Monday, September 06, 2004

Forgotten Fatherland

Worst. Sister. Ever.

That would be Elizabeth Nietzsche, for those of you keeping score at home. I just finished reading "Forgotten Fatherland: The Search for Elizabeth Nietzsche," a tremendous biography written by Ben Macintyre, and it chronicles the bizarre and evil life of Friedrich Nietzsche's sister.

A virulent anti-Semite, Elizabeth Nietzsche met and married like-minded Bernhard Foster (it was love at first hate) and together they established a German colony in Paraguay--"Nueva Germania." This colony was founded to protect the 'pure spirit' of the German race from.

Cue Bugs Bunny making the circular motion for 'crazy' with his fingers.

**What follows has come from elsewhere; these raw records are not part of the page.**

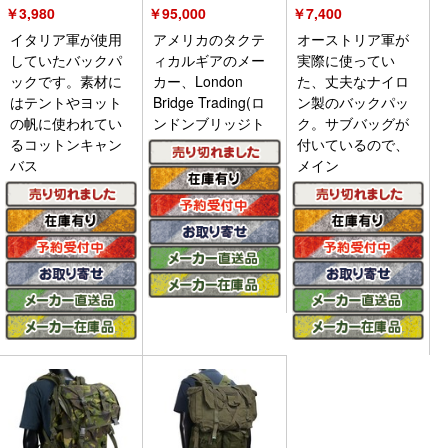
￥
3,980
￥
95,000
￥
7,400
イタリア軍が使用
アメリカのタクテ
オーストリア軍が
していたバックパ
ィカルギアのメー
実際に使ってい
ックです。素材に
カー、London
た、丈夫なナイロ
はテントやヨット
Bridge Trading(ロ
ン製のバックパッ
の帆に使われてい
ンドンブリッジト
ク。サブバッグが
るコットンキャン
付いているので、
バス
メイン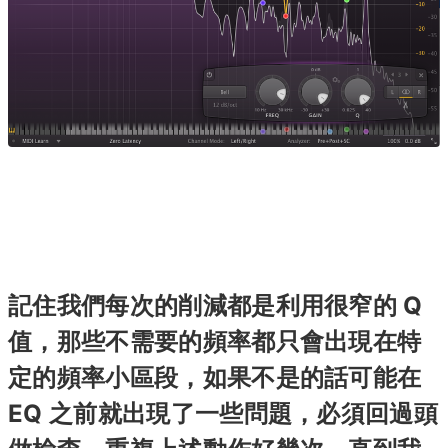
記住我們每次的削減都是利用很窄的 Q
值，那些不需要的頻率都只會出現在特
定的頻率小區段，如果不是的話可能在
EQ 之前就出現了一些問題，必須回過頭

It was nasty business, and Elizabeth's anti-Semitism estranged her from her brother, Friedrich, a syphilitic loner who sometimes banged out obscure philosophical tracts read by almost no one. He was not anti-Semitic and wrote her angry letters about her racism. In fact, he railed against anti-Semitism on more than one occasion, writing once that he thought Germany would be better off if the anti-Semites were deported.

Yes, I know what you're thinking. I had no idea, either.

Nietzsche's 'superman' was not national but supra-national, beyond borders and prejudice. So how were his writings used by the Third Reich as intellectual justification for heinous crimes against humanity?

Cue evil sister music.

After Nietzsche went insane but years before his death, his writing started to gain some notoriety in intellectual circles. Never one to miss an opportunity, Elizabeth abandoned the disaster in Paraguay and came back to 'care for her brother.' What she really did was start editing his unpublished work in addition to changing it to better suit her own racist views. She became a darling of the Third Reich, as did her brother's philosophy, albeit it in its bastardized form.

So Friedrich Nietzsche was a loner, emotionally immature, and kind of a loser, but he was not anti-Semitic. He also, apparently, would have been horrified to have been associated with the Nazis.

Ben Macintyre went to Paraguay in the early 1990's to find out of Nueva Germania still existed, and to find out if there were any descendants from the original settlers. There were, and it's an incredible story. It's all incredible, actually, so strange and bizarre that it would be laughable as a work of fiction.

If you're interested at all in philosophy or evil sisters, this book is a great read.